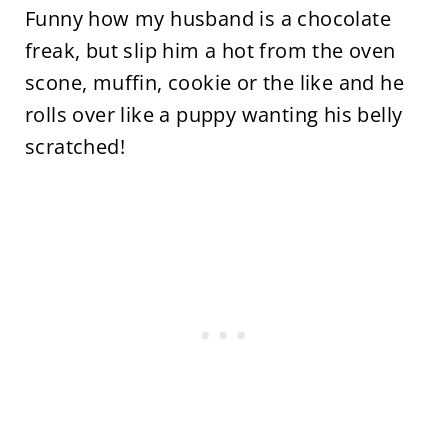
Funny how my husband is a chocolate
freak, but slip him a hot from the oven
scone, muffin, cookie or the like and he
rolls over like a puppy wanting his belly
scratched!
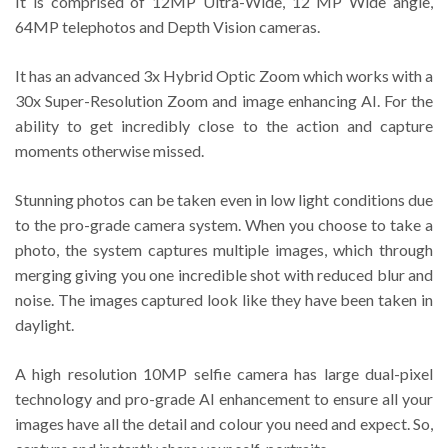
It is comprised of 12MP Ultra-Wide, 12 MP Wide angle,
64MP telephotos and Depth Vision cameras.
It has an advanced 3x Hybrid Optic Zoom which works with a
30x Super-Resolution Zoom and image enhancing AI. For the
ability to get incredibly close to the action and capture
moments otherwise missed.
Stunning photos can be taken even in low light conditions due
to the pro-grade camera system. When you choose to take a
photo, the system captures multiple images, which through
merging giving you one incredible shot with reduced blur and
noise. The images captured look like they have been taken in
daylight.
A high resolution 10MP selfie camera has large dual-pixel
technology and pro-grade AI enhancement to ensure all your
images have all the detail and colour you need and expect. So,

++++++++

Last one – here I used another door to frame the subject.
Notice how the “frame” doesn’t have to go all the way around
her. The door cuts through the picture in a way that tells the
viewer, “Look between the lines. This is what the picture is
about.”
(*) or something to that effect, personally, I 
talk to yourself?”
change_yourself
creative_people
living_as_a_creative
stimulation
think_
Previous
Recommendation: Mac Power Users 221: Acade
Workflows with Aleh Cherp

++++++++

> **ASSIGNED TASK**
If a line above holds "have", count it; say how many such lines there are and nothing else.

> **RESPONSE**
3